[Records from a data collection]
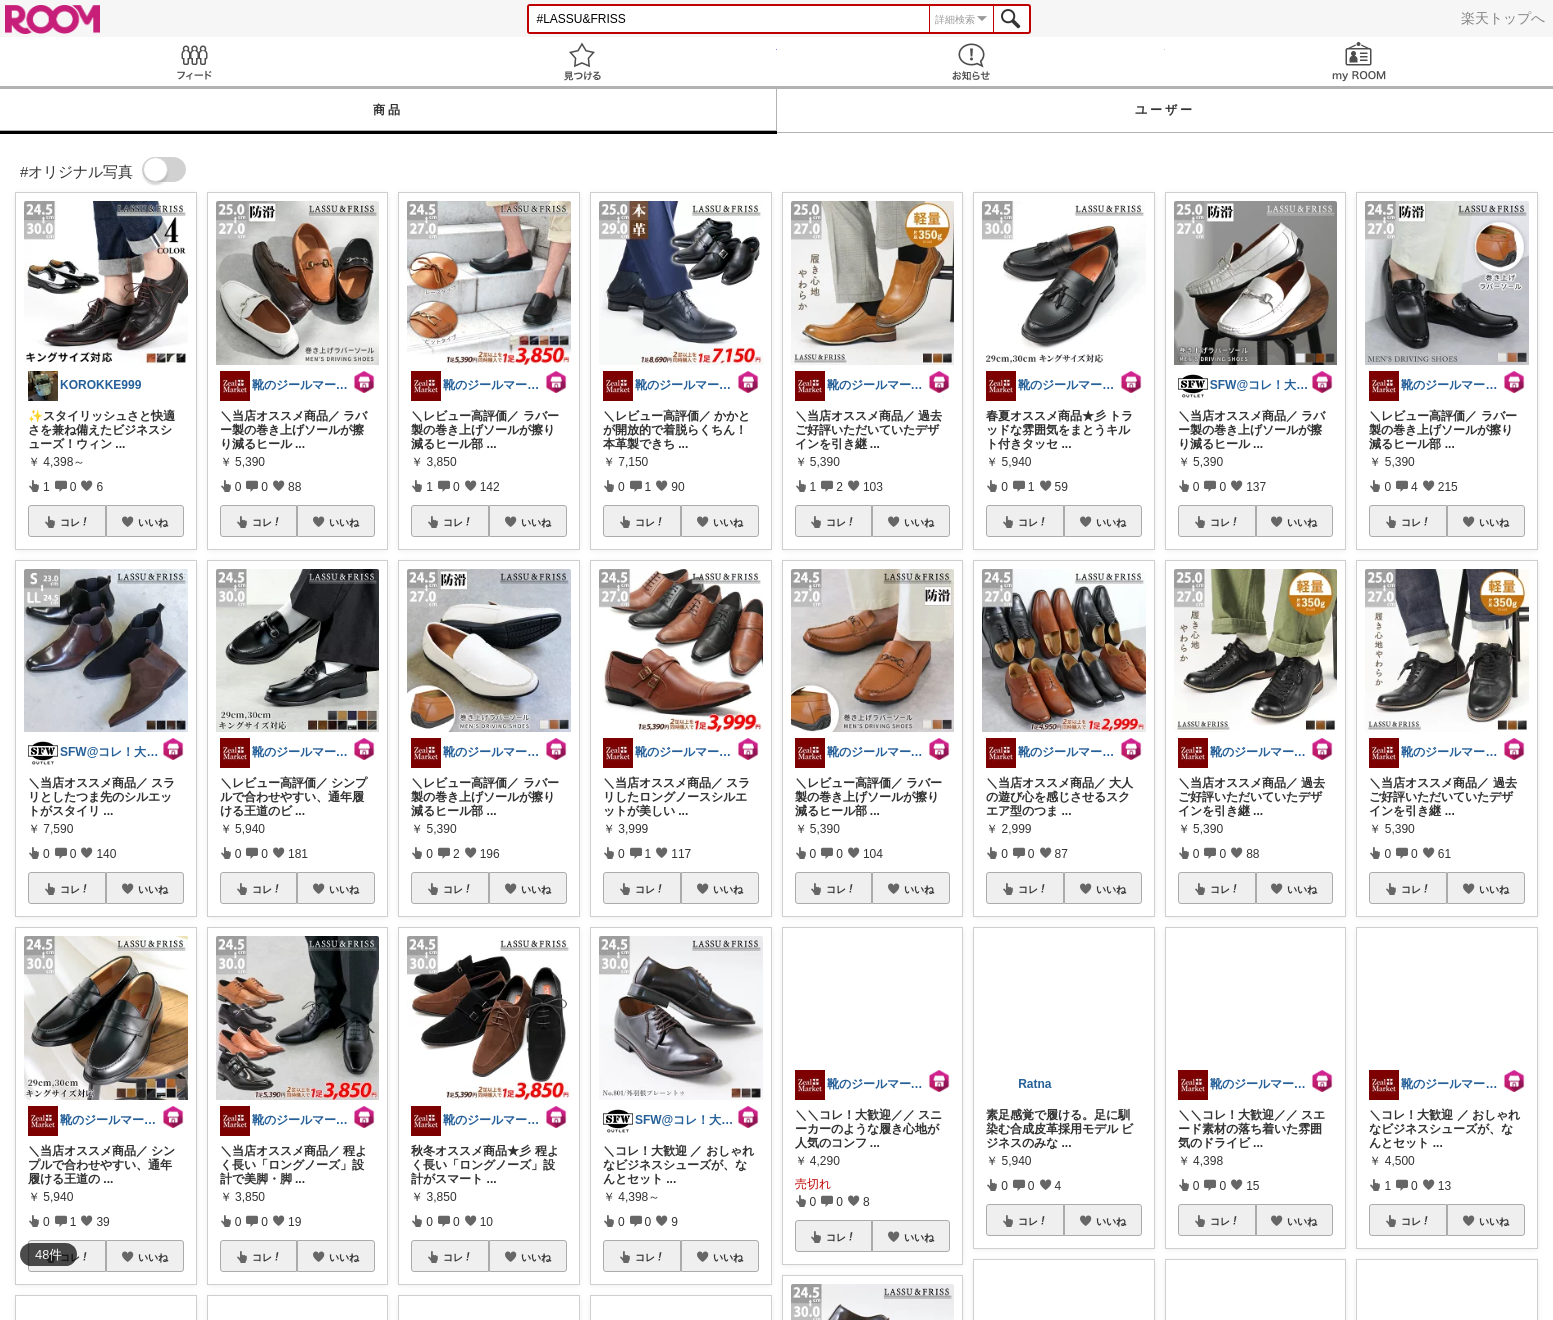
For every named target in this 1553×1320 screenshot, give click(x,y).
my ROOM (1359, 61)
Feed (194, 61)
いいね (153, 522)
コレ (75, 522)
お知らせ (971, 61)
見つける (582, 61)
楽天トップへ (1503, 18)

### YOUR TASK
Every record above must be repeated exactly, with the pictures dropped.

### ANSWER FOR THIS EXERCISE
For every named target in this 1553×1320 screenshot, give click(x,y).
my ROOM (1359, 61)
Feed (194, 61)
いいね (153, 522)
コレ (75, 522)
お知らせ (971, 61)
見つける (582, 61)
楽天トップへ (1503, 18)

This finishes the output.